I don’t get the sense that their programming model is “very different” to that of GPUs, more like they’re building on top of that model, but maybe that’s what you mean? And they clearly know about what makes GPU programming complicated and try to differentiate themselves from it — I’m vary of their marketing lingo…
As they mention PyTorch one way to leverage multiple independent units could be https://pytorch.org/docs/stable/notes/ddp.html.
This also points towards things like https://mlir.llvm.org/. In other words, more power to the compiler (and yes, fancy type systems)! :)
đź”— MLIR
Do you have an example application in mind? For instance if you want a generally responsive language, memory use efficiency, perhaps some convenience routines for objects going out of scope (e.g. automatic closing of file descriptors, sockets), predictable runtime and memory use, then reference counting seems like a better fit. OTOH:: scope exit becomes slower, and is potentially unbounded (imagine reclaiming a giant graph of data), overall runtime is higher because of all the accounting busywork and cpu cache disruption (can be as much as ~30% slower but it's complicated), and concurrency becomes harder: child processes will trigger copy on write (you can minimize the impact by storing the refcount in a small object header and storing all headers in a contiguous memory block), refcounts are also a contention issue for POSIX threads.
You might want to read up on the various languages designed for the Thinking Machines CM series, including *Lisp and CM Lisp. I worked on one of these with 768 cores, but the top models had 65,000+ cores running in a parallel machine with perfectly pleasant high level language support.
Stefan Lesser There are some interviews and videos of Tenstorrent online. Here's a recent one with Anandtech. Here's a long podcast episode with the CTO where he talks about a bunch of computing-related stuff, including hardware architectures for AI. Here's a short technical presentation on how their chips work.
@U025PBD75TM You're mentioning a lot of issues on conventional hardware architectures (cache and thread contention) and sure, there are some trade-offs when choosing between reference counting and tracing GCs in that context. But I'm focusing more on massively-parallel architectures, which I think changes the rules a bit. For example, Tenstorrent's chips have no shared memory, no caches, and no threads. Instead they have a grid of compute units, each with a dedicated SRAM (not a cache) and capable of doing parallel matrix/tensor operations. This is my "application" if you like: writing programs that can run on this type of machine. Why? Because they're going to offer up 100x the compute power of CPUs and are more suited to heterogeneous workloads than GPUs. From what I can see, they have a chance at obsoleting the whole idea of a CPU, as long as we can program them. There is insane amounts of money pouring into these companies (for their applications to AI), and some of these chips are going to become widely-deployed in data centers and (eventually) consumer devices.

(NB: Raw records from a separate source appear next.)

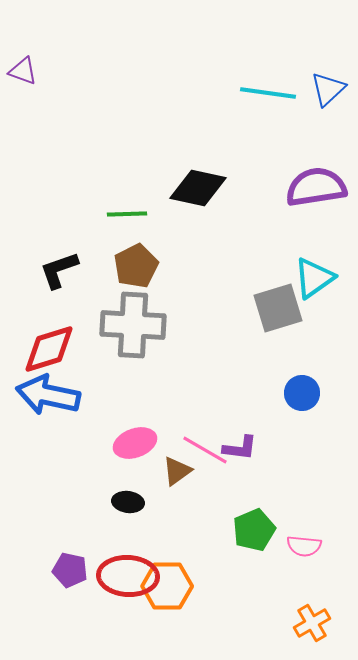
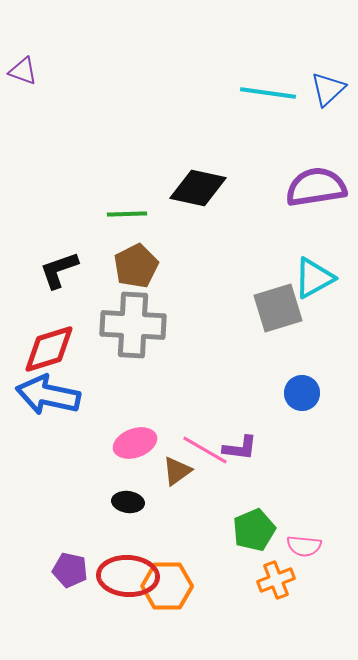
cyan triangle: rotated 6 degrees clockwise
orange cross: moved 36 px left, 43 px up; rotated 9 degrees clockwise
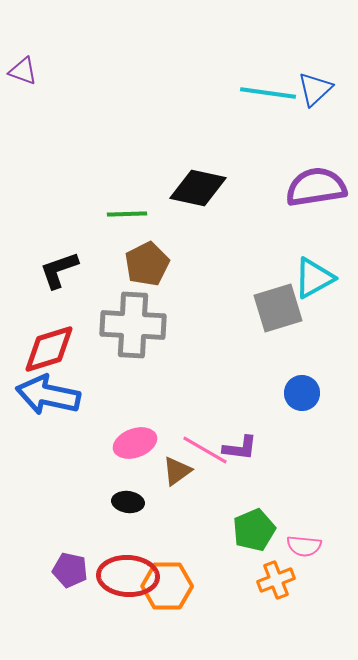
blue triangle: moved 13 px left
brown pentagon: moved 11 px right, 2 px up
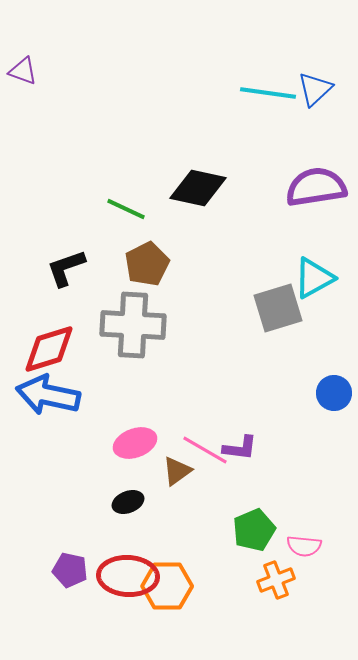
green line: moved 1 px left, 5 px up; rotated 27 degrees clockwise
black L-shape: moved 7 px right, 2 px up
blue circle: moved 32 px right
black ellipse: rotated 28 degrees counterclockwise
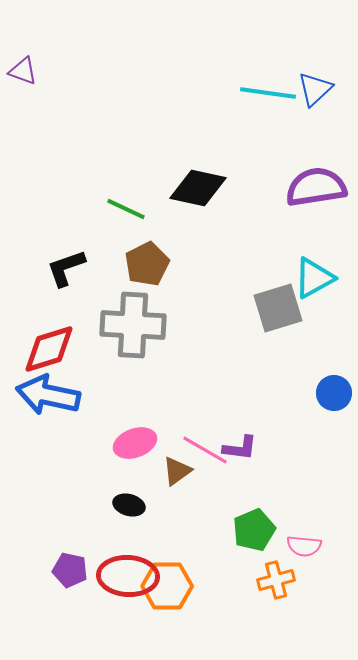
black ellipse: moved 1 px right, 3 px down; rotated 36 degrees clockwise
orange cross: rotated 6 degrees clockwise
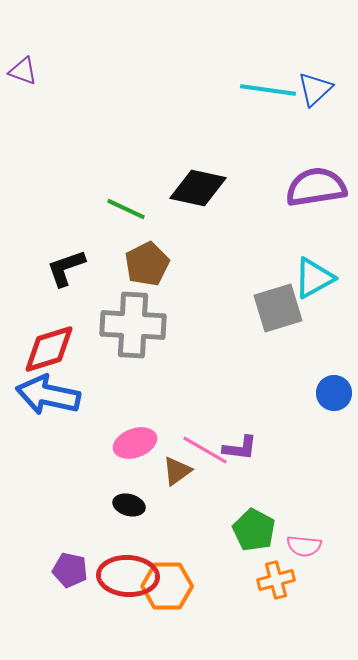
cyan line: moved 3 px up
green pentagon: rotated 21 degrees counterclockwise
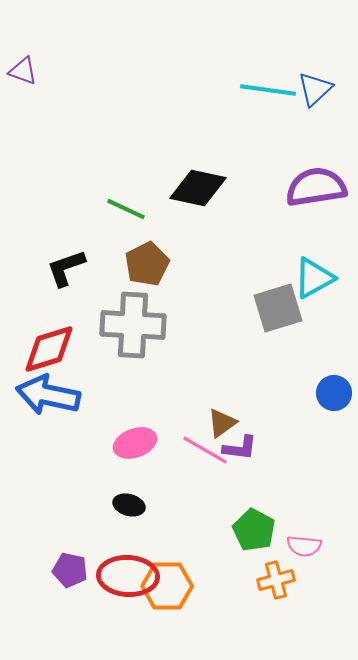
brown triangle: moved 45 px right, 48 px up
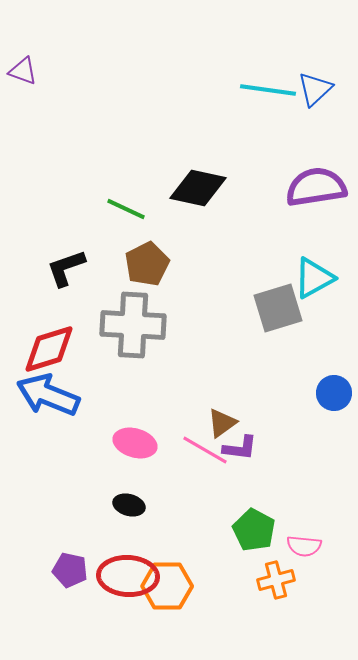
blue arrow: rotated 10 degrees clockwise
pink ellipse: rotated 36 degrees clockwise
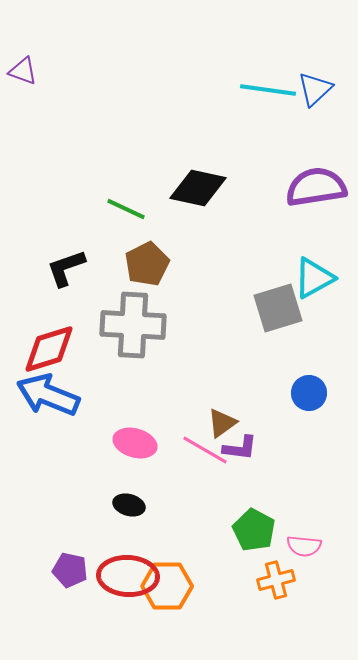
blue circle: moved 25 px left
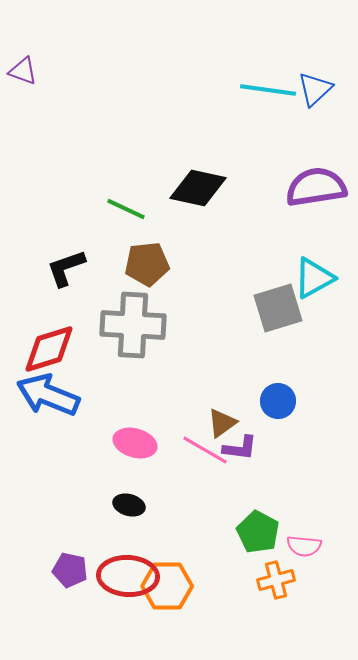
brown pentagon: rotated 21 degrees clockwise
blue circle: moved 31 px left, 8 px down
green pentagon: moved 4 px right, 2 px down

Nick Smith fyi the successor to Pony is a microsoft research project called "Project Verona". I think it's one of the most interesting research projects in the more traditional PL world right now. It might not be what you're looking for but I think the heap model it uses is a lot more generalised and flexible than the actor model.
https://www.microsoft.com/en-us/research/project/project-verona/
there's not much information up yet, but i think there are some talks explaining the memory model a bit, if you're interested.
in reference to your original question, I would say that both Pony and Verona have type systems that are comparable to Rust's in fanciness (they also rely on concepts like linearity), but they aim to find a sweet spot in usability by permitting a more free-form programming style within regions.